• [ASSIGNED TASK]: Using the listing that follows, return every line with the word "Brazilian".

• [INFORMATION PROVIDED]:
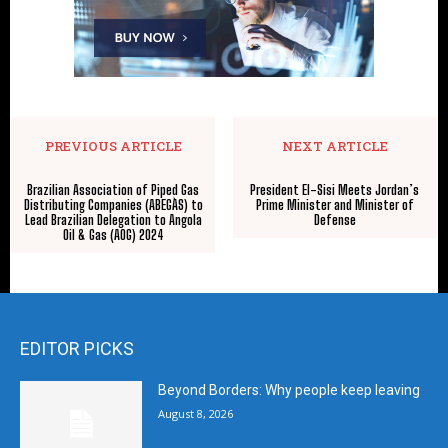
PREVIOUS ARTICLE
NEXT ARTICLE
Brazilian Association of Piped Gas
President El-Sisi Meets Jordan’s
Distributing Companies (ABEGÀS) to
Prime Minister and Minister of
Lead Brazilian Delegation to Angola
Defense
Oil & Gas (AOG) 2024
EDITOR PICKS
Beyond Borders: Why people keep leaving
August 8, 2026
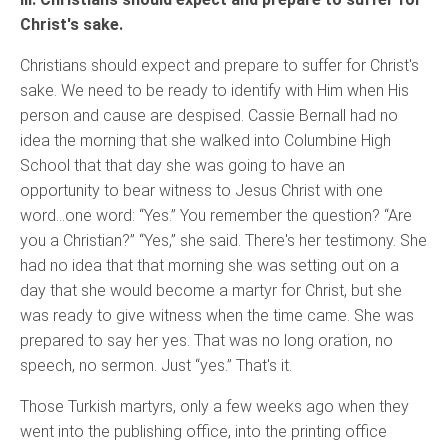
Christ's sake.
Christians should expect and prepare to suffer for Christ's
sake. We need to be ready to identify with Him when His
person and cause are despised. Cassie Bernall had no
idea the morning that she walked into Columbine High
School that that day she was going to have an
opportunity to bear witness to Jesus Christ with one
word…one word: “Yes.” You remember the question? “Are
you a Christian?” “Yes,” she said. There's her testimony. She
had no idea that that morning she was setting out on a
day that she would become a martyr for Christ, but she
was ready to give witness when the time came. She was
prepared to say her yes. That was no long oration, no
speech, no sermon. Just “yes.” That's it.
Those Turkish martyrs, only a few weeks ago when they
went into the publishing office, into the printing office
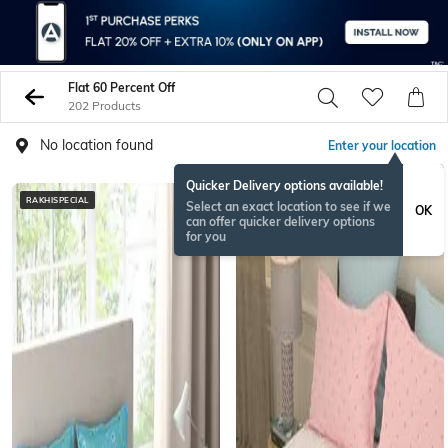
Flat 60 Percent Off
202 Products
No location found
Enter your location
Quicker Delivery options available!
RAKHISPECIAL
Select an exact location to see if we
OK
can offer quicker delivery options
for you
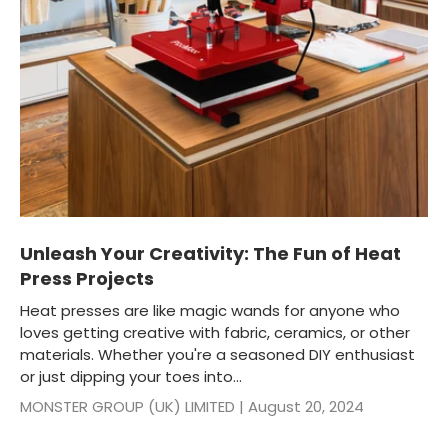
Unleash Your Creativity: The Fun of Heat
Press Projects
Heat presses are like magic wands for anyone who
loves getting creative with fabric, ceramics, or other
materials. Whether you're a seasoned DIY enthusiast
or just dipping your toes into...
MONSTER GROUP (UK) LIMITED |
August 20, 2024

• [RESPONSE TO THE TASK]:
Brazilian Association of Piped Gas
Lead Brazilian Delegation to Angola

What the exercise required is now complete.